ヴァルデマールは余より一歳若い四十三歳。余の腹心にして内務尚書という重職にある割にはかなり若いが、見た目だけなら更に若く見え、三十代前半と言っても信じてしまうだろう。
常に笑みを絶やさない男だが、今も舞踏会で美女を誘うような爽やかな笑みを浮かべている。しかし、その口から発せられた言葉はその表情と口調からは想像できないような内容だった。

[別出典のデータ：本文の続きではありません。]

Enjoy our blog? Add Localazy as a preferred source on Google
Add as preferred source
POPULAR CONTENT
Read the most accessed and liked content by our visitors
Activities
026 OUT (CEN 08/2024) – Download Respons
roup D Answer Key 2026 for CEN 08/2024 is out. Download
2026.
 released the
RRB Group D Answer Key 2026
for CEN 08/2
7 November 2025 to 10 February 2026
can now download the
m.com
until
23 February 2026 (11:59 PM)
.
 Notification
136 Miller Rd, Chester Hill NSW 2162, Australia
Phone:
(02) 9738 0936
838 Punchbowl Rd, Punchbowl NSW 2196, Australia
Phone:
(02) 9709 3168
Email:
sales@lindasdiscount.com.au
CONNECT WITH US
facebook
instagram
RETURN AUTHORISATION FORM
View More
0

「グライフトゥルム王国で大事件が起きたようです。第一王妃マルグリットが王宮内で暗殺されました」
「王宮内で王妃が暗殺? それは真のことなのか?」
グライフトゥルム王国は小国だが、
「第二王妃アラベラが行ったようです。もっとも狙いはマルグリット王妃ではなく、第一王子と第三王子のようでしたが」
アラベラには王子が一人おり、ライバルを物理的に消そうとしたと言いたいようだ。
「正確な情報なのか? アラベラが思慮に欠ける女であるという噂は聞いているが、自らの手を汚すほど愚かではあるまい。王家が公式に発表したものなのか?」
「公式の発表ではマルグリット王妃は急病により死去とされております。ですが、王都を始め、王国内ではアラベラ王妃がマルグリット王妃を手に掛けたという噂が広まっておりますし、我が手の者が調べた結果も事実であることが確認できました」
ヴァルデマールは内務府に情報の収集と操作のための特別な部署、諜報局を設置した男だ。その彼が確実な情報として上げてきたということは事実なのだろう。

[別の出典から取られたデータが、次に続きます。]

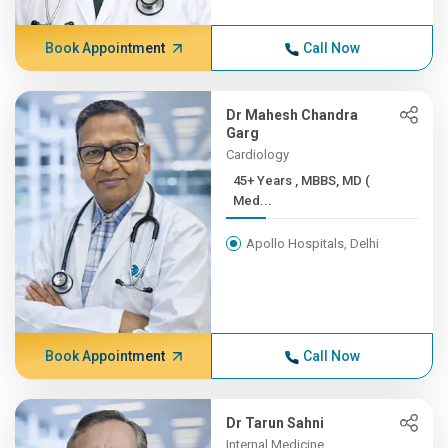
Book Appointment
Call Now
Dr Mahesh Chandra
Garg
Cardiology
45+ Years , MBBS, MD (
Med...
Apollo Hospitals, Delhi
Book Appointment
Call Now
Dr Tarun Sahni
Internal Medicine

「王国内の状況はどうだ? 混乱が起きているのではないか?」
王家の公式発表とは別に噂が広まっている。そして、それが事実であるということは、王家及びアラベラの実家であるマルクトホーフェン侯爵家に不信感を持つ者が多くなるということだ。
「まだ第一報を受けたところですが、王都では内戦の可能性が高まったと考えられているようです」
「その根拠は?」
「王国騎士団の第二騎士団の団長、クリストフ・フォン・グレーフェンベルク子爵が今回の国王の決定に異議を申し立てているようです。他にも王国騎士団の兵たちもそれに同調し、国王が決定を覆すのではないかという噂が流れております。決定が覆されれば、マルクトホーフェン侯爵が兵を挙げる可能性が高く、一部の商人たちは王都から退避を始めたそうです」
「なるほど……それにしてもフォルクマークは噂以上に愚かな王だな。最初に毅然とした態度で挑めぬのなら、公式発表など行わなければよいのだ。発表さえしなければ、状況を見て都合のいいものを選ぶことができるからな。遅くなった理由も調査に時間を掛けているか、侯爵家に脅されたとすれば、説明は容易い」
「陛下のおっしゃる通りかと。恐らく、マルクトホーフェン侯爵派の宰相クラース侯爵が説得したのでしょうが、これが認められる辺り、王国の文官に見るべき人物はいないようです」
最後は含み笑いのような感じで口角を上げる。
ヴァルデマールの言は正しい。国ではなく、自らのことしか考えぬマルクトホーフェン侯爵やクラース侯爵が権力を握っている時点で、有能な政治家がおらぬことは間違いない。
「まずは続報を待つつもりだが、やっておくべきことはないか?」
王国が混乱しているとはいえ、リヒトロット皇国への侵攻作戦を中断してまで介入する必要はない。但し、皇国との戦いに有利になるのであれば、その限りではないが。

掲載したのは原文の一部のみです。